Regole definitive per il reporting di sostenibilità, il testo finale del decreto CSRD
Via libera finale al testo del decreto CSRD. Nella seduta del Consiglio dei Ministri del 30 agosto, il governo ha licenziato il dl con cui l’Italia recepisce la direttiva UE 2022/2464, con le novità in materia di rendicontazione societaria di sostenibilità. La Corporate Sustainability Reporting Directive entra così nell’ordinamento nazionale dopo le integrazioni suggerite nei passaggi nelle commissioni delle due Camere. Con alcune importanti novità.
Il decreto di recepimento della CSRD, sintetizza l’esecutivo in una nota, mira a “rafforzare gli obblighi di reporting non strettamente finanziario” anche con “l’estensione alle Piccole e medie imprese (diverse dalle microimprese) degli obblighi di reporting non finanziario, già a carico delle imprese di grandi dimensioni” e con la “sostituzione della rendicontazione non finanziaria con la rendicontazione di sostenibilità, che consiste in informazioni necessarie alla comprensione dell’impatto dell’impresa sulle questioni di sostenibilità e del modo in cui tali questioni influiscono sull’andamento dell’impresa, sui suoi risultati e sulla sua situazione”.
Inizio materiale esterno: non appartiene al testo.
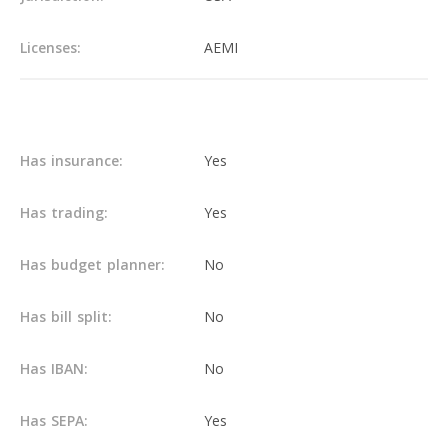
Licenses:
AEMI
Main info
Has insurance:
Yes
Has trading:
Yes
Has budget planner:
No
Has bill split:
No
Has IBAN:
No
Has SEPA:
Yes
Decreto CSRD, i nuovi obblighi per le imprese
Il testo finale del dl lascia intatto l’impianto già presentato a giugno nello schema di decreto. I punti principali restano:
- l’introduzione del revisore della sostenibilità, figura terza chiamata a validare il reporting ESG,
- le sanzioni per gli inadempienti, limitate a 2,5 milioni di euro per i primi 2 anni dall’entrata in vigore delle nuove regole.
Per quali Pmi scatta l’obbligo di rispettare la CSRD?
Il passaggio parlamentare ha toccato solo due aspetti davvero rilevanti. Il primo riguarda l’ampliamento del perimetro dei soggetti che saranno tenuti a ottemperare ali obblighi della direttiva UE.
Sono state variate le soglie per la definizione delle Pmi quotate. Il nuovo testo parla di numero medio di dipendenti “non inferiore a 11 e non superiore a 250”. La versione originale applicava la CSRD alle Pmi con un numero di dipendenti tra 50 e 250.
Il decreto CSRD non ha integrato l’osservazione, pervenuta dai passaggi parlamentari, che prevedeva l’obbligo di rendicontazione anche per le società cooperative che possono essere assimilate alle aziende di grandi dimensioni.
Ricordiamo che la ratio della direttiva consiste nell’estensione anche a piccole e medie imprese degli obblighi di trasparenza cui erano già soggette le grandi aziende.
La seconda modifica riguarda le sanzioni. Il decreto CSRD introduce due nuovi tetti: nei primi 2 anni dall’entrata in vigore, l’importo massimo per le società di revisione è fissato a 125mila euro, e a 50mila euro per i revisori della sostenibilità.